Até porque é esta mesma lógica que, se prevalecente, tende a favorecer o argumento, ligado à introdução desenfreada da IA, de que o cargo de gestão administrativa, “que se baseia na figura arquitetônica da ‘chefia’ – tem origens nas tradições culturais mais conservadoras e tradicionais da sociedade brasileira, não sendo adequada aos tempos atuais”, indo daí para a docência e demais profissões.

A reação dos(as) estudantes diz respeito, pois, aos saberes e conhecimentos que precisamos produzir, ao modelo de relações sociais e humanas que queremos conceber e as cidades que devemos construir.

Não é, pois, unicamente, da vida das três trabalhadoras que se trata – se já não fosse o bastante… É, principalmente, sobre nós mesmos

No cenário atual, o manifesto dos(as) estudantes da FAUD serve, certamente, como um grande impulso para as necessárias reações ao desmonte da rede de proteção social que vem sendo implementado no Brasil pela força do argumento aparentemente lógico do ideário neoliberal e conduzido milhões de pessoas à miséria e ao sofrimento.

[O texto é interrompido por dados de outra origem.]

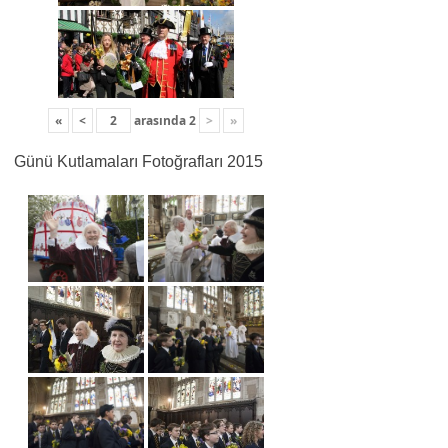
«
<
arasında
2
>
»
Günü Kutlamaları Fotoğrafları 2015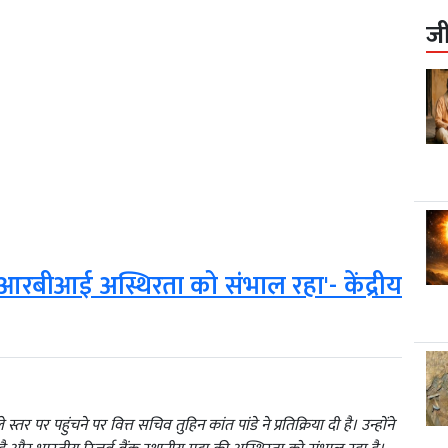
ज
, आरबीआई अस्थिरता को संभाल रहा'- केंद्रीय
र पर पहुंचने पर वित्त सचिव तुहिन कांत पांडे ने प्रतिक्रिया दी है। उन्होंने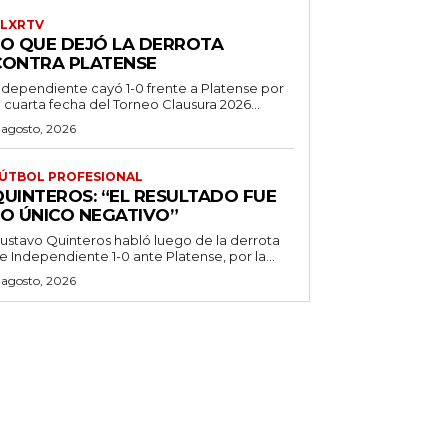
LXRTV
LO QUE DEJÓ LA DERROTA
CONTRA PLATENSE
ndependiente cayó 1-0 frente a Platense por
a cuarta fecha del Torneo Clausura 2026...
 agosto, 2026
ÚTBOL PROFESIONAL
QUINTEROS: “EL RESULTADO FUE
LO ÚNICO NEGATIVO”
ustavo Quinteros habló luego de la derrota
e Independiente 1-0 ante Platense, por la...
 agosto, 2026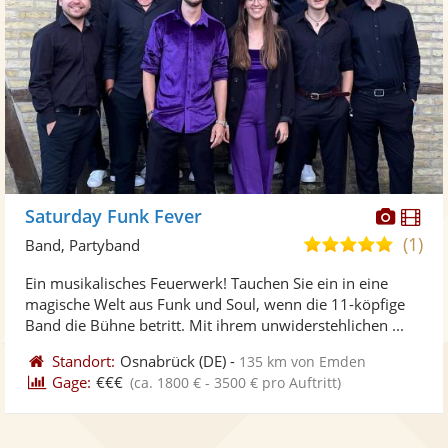
Diese
Di
Saturday Funk Fever
Künst
Kü
(1)
5,0
Band, Partyband
stellt
ste
von
Ein musikalisches Feuerwerk! Tauchen Sie ein in eine
Fotos
Vi
5
magische Welt aus Funk und Soul, wenn die 11-köpfige
bereit
ber
Sternen
Band die Bühne betritt. Mit ihrem unwiderstehlichen ...
Standort:
Osnabrück
(DE)
-
135 km von Emden
Gage:
€€€
(ca. 1800 € - 3500 € pro Auftritt)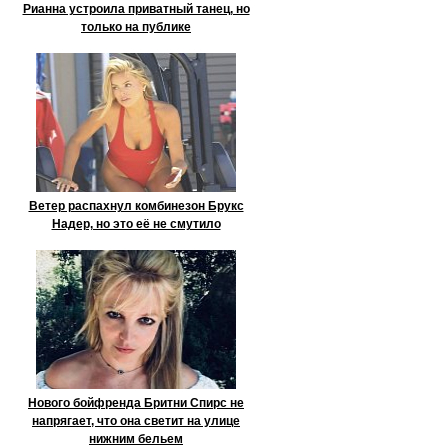
Рианна устроила приватный танец, но
только на публике
Ветер распахнул комбинезон Брукс
Надер, но это её не смутило
Нового бойфренда Бритни Спирс не
напрягает, что она светит на улице
нижним бельем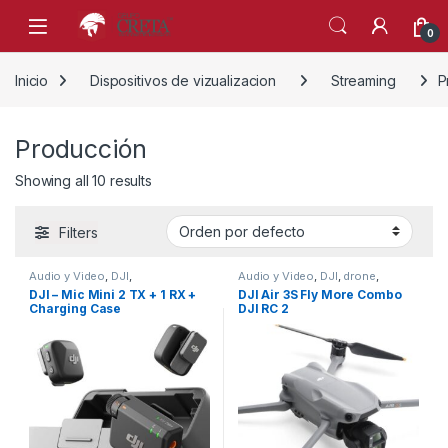
Skip to navigation
Skip to content
0
Inicio
Dispositivos de vizualizacion
Streaming
P
Producción
Showing all 10 results
Filters
Audio y Video
,
DJI
,
Audio y Video
,
DJI
,
drone
,
MICROFONOS
,
Perifericos
,
MICROFONOS
,
Perifericos
,
DJI – Mic Mini 2 TX + 1 RX +
DJI Air 3S Fly More Combo
Producción
,
Producción
,
Producción
,
Producción
,
Charging Case
DJI RC 2
Streaming
Streaming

De um modo mais específico, a manifestação também representa uma oportuna denúncia contra todas as formas de exploração de trabalho que, a partir da mesma lógica da redução de custos, se desenvolvem sem o devido respeito aos direitos trabalhistas, como, por exemplo, a da “pejotização”, que tem proliferado por aí…

E também quanto a este aspecto a reação das(os) estudantes merece todo nosso aplauso e apoio!!!

São Paulo, 05 de maio de 2025.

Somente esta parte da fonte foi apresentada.